Spurenlesen“: Ein abgenagter Zweig, ein Stück Fell, Pfotenabdrücke im Boden. Was sind Spuren? Wer hinterlässt sie? Spielerisch lernen Kinder ab acht Jahren in dem Kurs der Evangelischen Familienbildung Wetterau (EFBW) am Montag, 3. April, von 10 bis 14 Uhr Spuren, die Tiere in der Natur hinterlassen haben, zu entdecken und zu deuten. Anmeldung über die EFBW unter: 06031/1627-800. Kursnummer: W 67 4P7.

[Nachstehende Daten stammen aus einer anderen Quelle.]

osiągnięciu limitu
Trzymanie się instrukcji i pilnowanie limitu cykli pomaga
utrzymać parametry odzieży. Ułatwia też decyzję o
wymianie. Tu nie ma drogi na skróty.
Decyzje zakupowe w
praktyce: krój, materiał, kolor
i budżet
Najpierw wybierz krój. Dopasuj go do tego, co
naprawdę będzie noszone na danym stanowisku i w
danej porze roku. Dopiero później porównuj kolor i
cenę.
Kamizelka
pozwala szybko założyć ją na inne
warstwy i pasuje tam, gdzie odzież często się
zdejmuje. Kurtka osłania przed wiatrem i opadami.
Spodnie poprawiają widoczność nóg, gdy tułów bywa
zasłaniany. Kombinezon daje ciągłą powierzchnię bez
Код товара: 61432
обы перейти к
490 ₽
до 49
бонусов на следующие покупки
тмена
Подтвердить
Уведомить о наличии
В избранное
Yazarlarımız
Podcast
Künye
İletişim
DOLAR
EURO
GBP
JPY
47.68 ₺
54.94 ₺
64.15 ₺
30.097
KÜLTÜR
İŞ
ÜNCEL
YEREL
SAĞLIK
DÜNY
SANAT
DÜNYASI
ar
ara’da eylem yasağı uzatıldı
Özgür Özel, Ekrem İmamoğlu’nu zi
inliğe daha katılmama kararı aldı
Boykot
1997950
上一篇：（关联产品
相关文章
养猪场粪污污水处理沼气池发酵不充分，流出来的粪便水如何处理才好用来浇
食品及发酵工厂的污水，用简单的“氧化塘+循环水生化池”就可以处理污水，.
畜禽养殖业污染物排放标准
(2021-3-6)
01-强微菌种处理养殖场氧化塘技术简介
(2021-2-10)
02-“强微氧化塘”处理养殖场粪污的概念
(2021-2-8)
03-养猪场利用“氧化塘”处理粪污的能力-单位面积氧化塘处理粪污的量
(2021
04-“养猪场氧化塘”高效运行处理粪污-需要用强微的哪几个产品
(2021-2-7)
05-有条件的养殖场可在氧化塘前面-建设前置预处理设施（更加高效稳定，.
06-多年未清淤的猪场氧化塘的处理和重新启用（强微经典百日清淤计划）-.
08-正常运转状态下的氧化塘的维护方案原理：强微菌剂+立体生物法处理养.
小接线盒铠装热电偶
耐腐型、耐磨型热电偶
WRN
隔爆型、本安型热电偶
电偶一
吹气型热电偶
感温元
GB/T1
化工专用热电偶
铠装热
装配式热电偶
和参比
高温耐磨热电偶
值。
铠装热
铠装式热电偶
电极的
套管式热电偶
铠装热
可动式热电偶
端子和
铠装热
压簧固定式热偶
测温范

Tage der offenen Zelt-Tür“: Von Dienstag, 4. April bis Donnerstag, 6. April sind die Türen von zwei indianischen Kuppelzelten für alle geöffnet, die Lust haben an Aktivitäten rund um das Leben in der Natur teilzunehmen. Die Einladung gilt von 10 bis 15 Uhr für Erwachsene wie Kinder. Zu den Angeboten gehören u.a. Schnitzen, Feuer machen, sowie Schmuck aus Naturmaterialien herzustellen. Außerdem besteht die Möglichkeit, eines der Zelte für eine „abenteuerliche Übernachtung mit der Familie zu reservieren.“ Die Teilnahme erfolgt auf Spendenbasis. Ein Teil des Erlöses geht an die Menschenrechtsorganisation Target. Anmeldung per E-Mail bis Montag, 3. April , an : r.potzka@posteo.de Alle Veranstaltungen am NABU-Informations- und Mitmachzentrum „Haus an den Salzwiesen“ in Ortenberg-Selters. Näheres zu den Angeboten von Romina Potzka unter wilderleben.net

Titelbild: Romina Potzka an der Nidder in Nähe der Neumühle in Selters. In Sommermonaten ein gemächliches Flüsschen rauscht es dort nach Regen oder Schneeschmelze ziemlich. Die Wildnis-Pädagogin mag beides.